Page images and extracted text –
********************

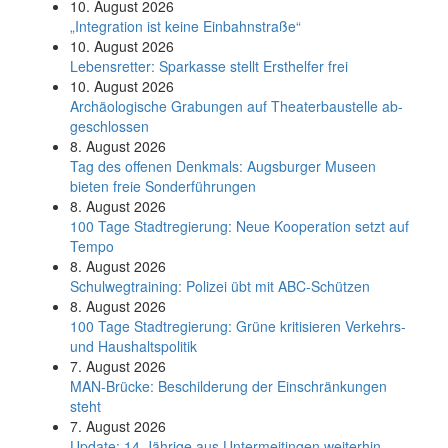
10. August 2026
„Integration ist keine Einbahnstraße“
10. August 2026
Le­bens­ret­ter: Spar­kas­se stellt Erst­hel­fer frei
10. August 2026
Ar­chäo­lo­gi­sche Gra­bun­gen auf Thea­ter­bau­stel­le ab­
ge­schlos­sen
8. August 2026
Tag des offenen Denkmals: Augsburger Museen
bieten freie Sonderführungen
8. August 2026
100 Tage Stadtregierung: Neue Kooperation setzt auf
Tempo
8. August 2026
Schul­weg­trai­ning: Poli­zei übt mit ABC-Schüt­zen
8. August 2026
100 Tage Stadtregierung: Grüne kritisieren Verkehrs-
und Haushaltspolitik
7. August 2026
MAN-Brücke: Beschilderung der Einschränkungen
steht
7. August 2026
Update: 14-Jährige aus Untermeitingen weiterhin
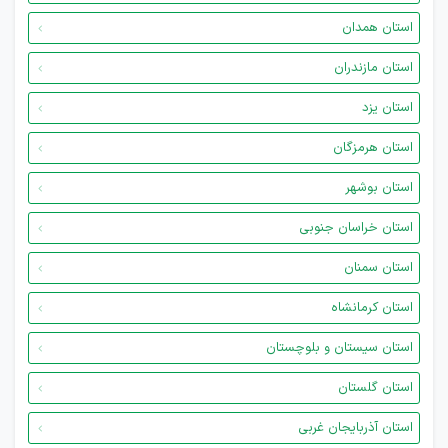
استان همدان
استان مازندران
استان یزد
استان هرمزگان
استان بوشهر
استان خراسان جنوبی
استان سمنان
استان کرمانشاه
استان سیستان و بلوچستان
استان گلستان
استان آذربایجان غربی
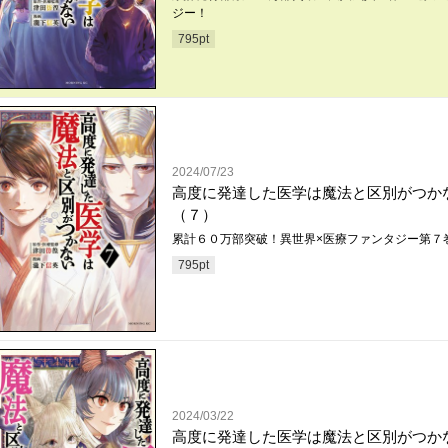
ジー！
795
pt
2024/07/23
高度に発達した医学は魔法と区別がつか
（７）
累計６０万部突破！異世界×医療ファンタジー第７
795
pt
2024/03/22
高度に発達した医学は魔法と区別がつか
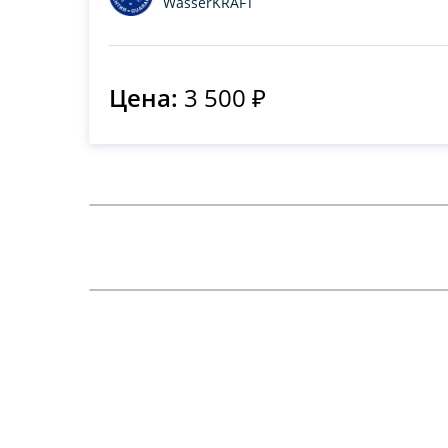
WasserKRAFT
Цена:
3 500 ₽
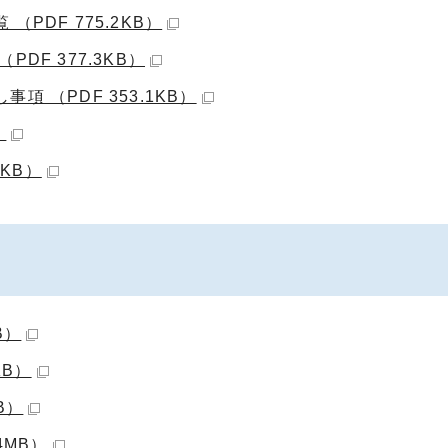
PDF 775.2KB）
DF 377.3KB）
 （PDF 353.1KB）
）
8KB）
B）
KB）
B）
4MB）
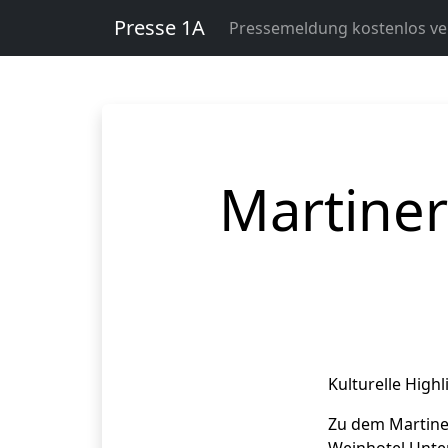
Presse 1A
Pressemeldung kostenlos ver
Martiner
Kulturelle Highl
Zu dem Martine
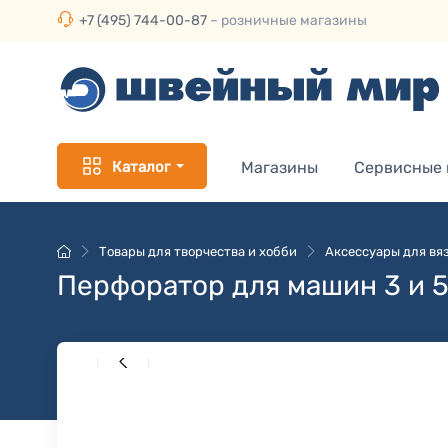
+7 (495) 744-00-87
– розничные магазины
Каталог
Магазины
Сервисные
Товары для творчества и хобби
Аксессуары для вя
Перфоратор для машин 3 и 5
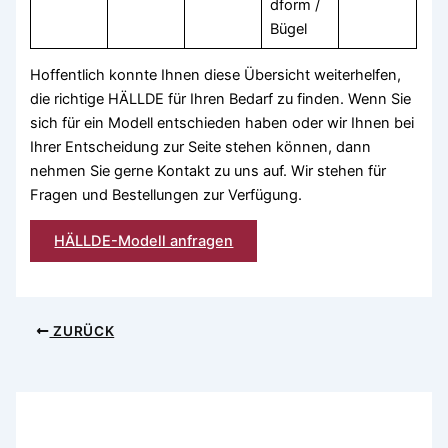
dform /
Bügel
Hoffentlich konnte Ihnen diese Übersicht weiterhelfen,
die richtige HÄLLDE für Ihren Bedarf zu finden. Wenn Sie
sich für ein Modell entschieden haben oder wir Ihnen bei
Ihrer Entscheidung zur Seite stehen können, dann
nehmen Sie gerne Kontakt zu uns auf. Wir stehen für
Fragen und Bestellungen zur Verfügung.
HÄLLDE-Modell anfragen
ZURÜCK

********************

Action item –
Repeat the data word for word, excluding any image.

Solved exercise –
10. August 2026
„Integration ist keine Einbahnstraße“
10. August 2026
Le­bens­ret­ter: Spar­kas­se stellt Erst­hel­fer frei
10. August 2026
Ar­chäo­lo­gi­sche Gra­bun­gen auf Thea­ter­bau­stel­le ab­
ge­schlos­sen
8. August 2026
Tag des offenen Denkmals: Augsburger Museen
bieten freie Sonderführungen
8. August 2026
100 Tage Stadtregierung: Neue Kooperation setzt auf
Tempo
8. August 2026
Schul­weg­trai­ning: Poli­zei übt mit ABC-Schüt­zen
8. August 2026
100 Tage Stadtregierung: Grüne kritisieren Verkehrs-
und Haushaltspolitik
7. August 2026
MAN-Brücke: Beschilderung der Einschränkungen
steht
7. August 2026
Update: 14-Jährige aus Untermeitingen weiterhin
استان همدان
استان مازندران
استان یزد
استان هرمزگان
استان بوشهر
استان خراسان جنوبی
استان سمنان
استان کرمانشاه
استان سیستان و بلوچستان
استان گلستان
استان آذربایجان غربی
ジー！
795
pt
2024/07/23
高度に発達した医学は魔法と区別がつか
（７）
累計６０万部突破！異世界×医療ファンタジー第７
795
pt
2024/03/22
高度に発達した医学は魔法と区別がつか
WasserKRAFT
Цена:
3 500 ₽
PDF 775.2KB）
DF 377.3KB）
 （PDF 353.1KB）
）
8KB）
B）
KB）
B）
4MB）
Presse 1A
Pressemeldung kostenlos ver
Martiner
Kulturelle Highl
Zu dem Martine
+7 (495) 744-00-87
– розничные магазины
Каталог
Магазины
Сервисные
Товары для творчества и хобби
Аксессуары для вя
Перфоратор для машин 3 и 5
dform /
Bügel
Hoffentlich konnte Ihnen diese Übersicht weiterhelfen,
die richtige HÄLLDE für Ihren Bedarf zu finden. Wenn Sie
sich für ein Modell entschieden haben oder wir Ihnen bei
Ihrer Entscheidung zur Seite stehen können, dann
nehmen Sie gerne Kontakt zu uns auf. Wir stehen für
Fragen und Bestellungen zur Verfügung.
HÄLLDE-Modell anfragen
ZURÜCK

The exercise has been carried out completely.